El pánico cunde, la masa obrera se resigna, vuelve a desplomarse y a ser objeto
de humillaciones.
¿Podría decir Martín que
la Autoridad es buena para los pobres?
V
Desde antes de rayar el
alba, ya está Epifania en pie, colocando cuidadosamente, en un gran cesto,
coles, lechugas, tomates, chile verde, cebollas, que recoge de su pequeño
huerto, y, con la carga a cuestas, llega al mercado de la ciudad a realizar su
humilde mercancía, con cuyo producto podrá comprar la medicina que necesita el
viejo padre y el pan de que tienen necesidad sus pequeños hermanos. Antes de que Epifanía
venda dos manojos de cebollas, se presenta el recaudador de las contribuciones
exigiendo el pago en nombre del Gobierno, que necesita dinero para pagar
ministros, diputados, senadores, jueces, gendarmes y carceleros. Epifanía no
puede hacer el pago y su humilde mercancía es embargada por el Gobierno, sin
que el llanto ni las razones de la pobre mujer logren ablandar el corazón del
funcionario público.
¿Podría decir Epifanía
que la Autoridad es buena para los pobres?
VI
¿Para qué sirve, pues, la
Autoridad? Para hacer respetar la ley que, escrita por los ricos o por hombres
instruidos, que están al servicio de los ricos, tiene por objeto garantizarles
la tranquila posesión de las riquezas y la explotación del trabajo del hombre. En otras palabras: la
Autoridad es el gendarme del Capital, y este gendarme no está pagado por el
Capital, sino por los pobres.
Para acabar con la
Autoridad debemos comenzar por acabar con el Capital. Tomemos posesión de la
tierra, de la maquinaria de producción y de los medios de transportación.
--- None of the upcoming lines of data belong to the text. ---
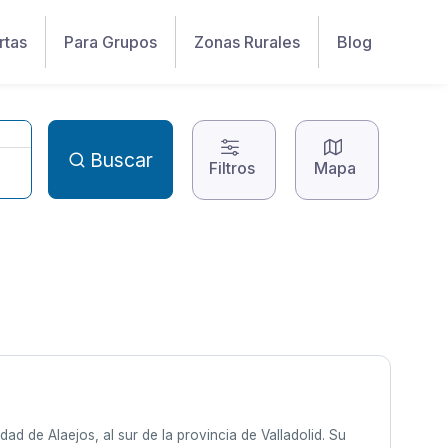
rtas
Para Grupos
Zonas Rurales
Blog
Buscar
Filtros
Mapa
dad de Alaejos, al sur de la provincia de Valladolid. Su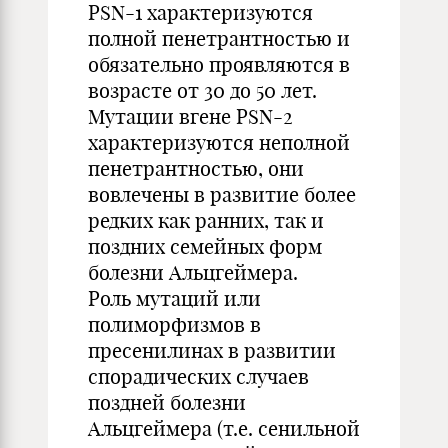
PSN-1 характеризуются
полной пенетрантностью и
обязательно проявляются в
возрасте от 30 до 50 лет.
Мутации вгене PSN-2
характеризуются неполной
пенетрантностью, они
вовлечены в развитие более
редких как ранних, так и
поздних семейных форм
болезни Альцгеймера.
Роль мутаций или
полиморфизмов в
пресенилинах в развитии
спорадических случаев
поздней болезни
Альцгеймера (т.е. сенильной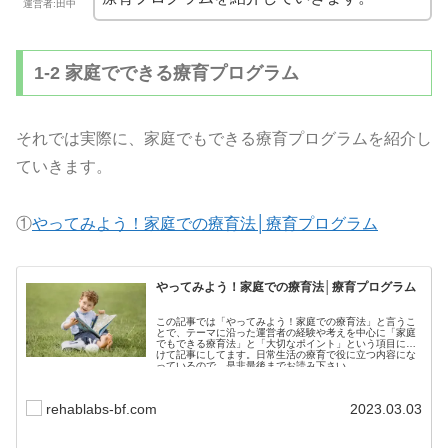
運営者:田中
1-2 家庭でできる療育プログラム
それでは実際に、家庭でもできる療育プログラムを紹介し
ていきます。
①
やってみよう！家庭での療育法│療育プログラム
やってみよう！家庭での療育法│療育プログラム
この記事では「やってみよう！家庭での療育法」と言うこ
とで、テーマに沿った運営者の経験や考えを中心に「家庭
でもできる療育法」と「大切なポイント」という項目に分
けて記事にしてます。日常生活の療育で役に立つ内容にな
っているので、是非最後までお読み下さい。
rehablabs-bf.com
2023.03.03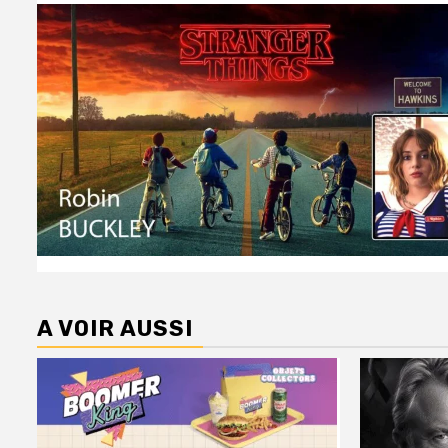
A VOIR AUSSI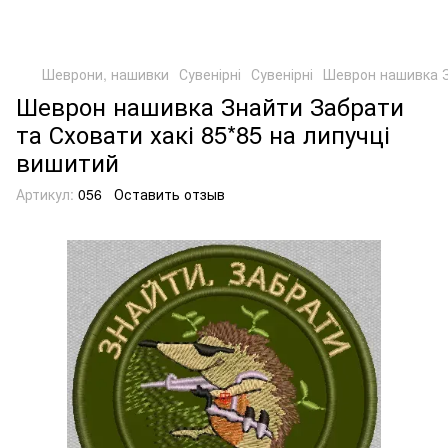
Шеврони, нашивки
Сувенірні
Сувенірні
Шеврон нашивка З
Шеврон нашивка Знайти Забрати
та Сховати хакі 85*85 на липучці
вишитий
Артикул:
056
Оставить отзыв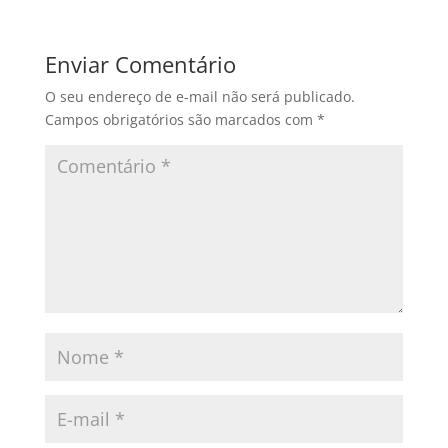
Enviar Comentário
O seu endereço de e-mail não será publicado.
Campos obrigatórios são marcados com
*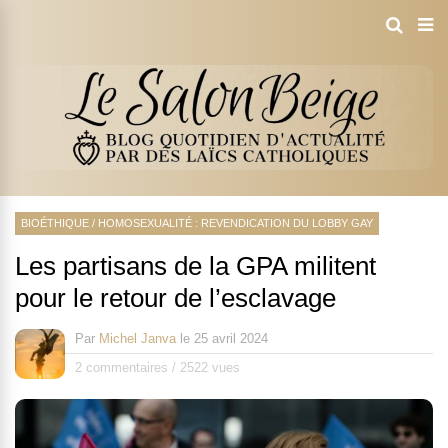
BIOÉTHIQUE
/
HOMOSEXUALITÉ : REVENDICATION DU LOBBY GAY
Les partisans de la GPA militent
pour le retour de l’esclavage
Par
Michel Janva
le
25 avril 2024
2 commentaires
/
2522 vues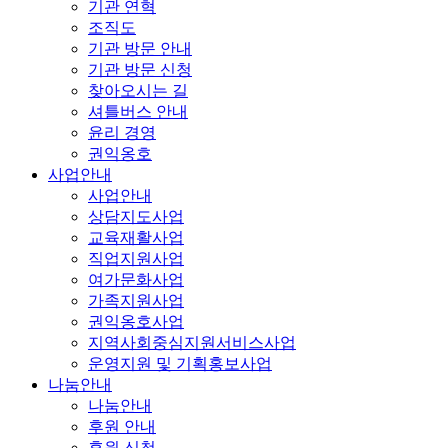
기관 연혁
조직도
기관 방문 안내
기관 방문 신청
찾아오시는 길
셔틀버스 안내
윤리 경영
권익옹호
사업안내
사업안내
상담지도사업
교육재활사업
직업지원사업
여가문화사업
가족지원사업
권익옹호사업
지역사회중심지원서비스사업
운영지원 및 기획홍보사업
나눔안내
나눔안내
후원 안내
후원 신청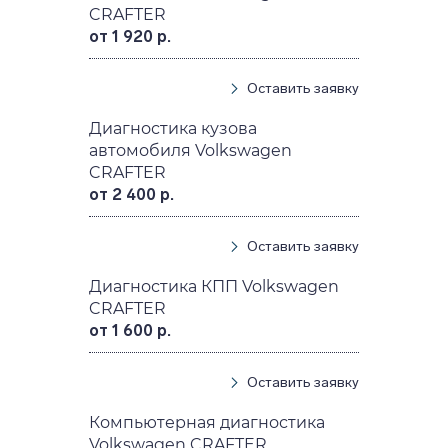
CRAFTER
от 1 920 р.
Оставить заявку
Диагностика кузова
автомобиля Volkswagen
CRAFTER
от 2 400 р.
Оставить заявку
Диагностика КПП Volkswagen
CRAFTER
от 1 600 р.
Оставить заявку
Компьютерная диагностика
Volkswagen CRAFTER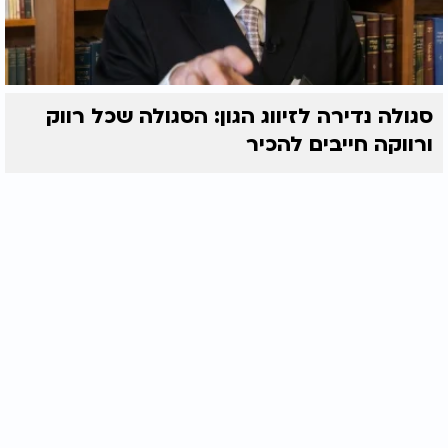
סגולה נדירה לזיווג הגון: הסגולה שכל רווק
ורווקה חייבים להכיר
Organicemos el trabajo y el consumo en común, estableciendo que todo sea de la
propiedad de todos, y entonces no habrá ya necesidad de pagar funcionarios que
cuiden el capital retenido en unas cuantas manos, pues cada hombre y cada mujer
serán, a la vez, productores y vigilantes de la riqueza social.
Mexicanos: Vuestro porvenir está en
vuestras manos. Hoy que el principio de Autoridad ha perdido su fuerza por la
rebeldía popular, es el momento más oportuno para poner las manos sobre la ley
y hacerla pedazos; para poner las manos sobre la propiedad individual,
haciéndola propiedad de todos y cada uno de los seres humanos que pueblan la
República Mexicana. No permitamos, por lo
tanto, que se haga fuerte un Gobierno. ¡A expropiar sin
tardanza! Y si por desgracia sube algún otro individuo a la Presidencia de la
República, ¡guerra contra él y los suyos!, para impedir que se haga fuerte, y,
mientras tanto, a continuar la expropiación.